WHAT TO WORK ON: With the pictures excluded, repeat every entry exactly.
:::
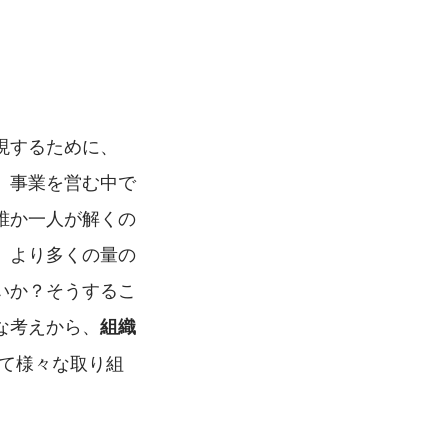
現するために、
。事業を営む中で
誰か一人が解くの
、より多くの量の
いか？そうするこ
な考えから、
組織
て様々な取り組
:::
SOLUTION FOR THIS EXERCISE:
現するために、
。事業を営む中で
誰か一人が解くの
、より多くの量の
いか？そうするこ
な考えから、
組織
て様々な取り組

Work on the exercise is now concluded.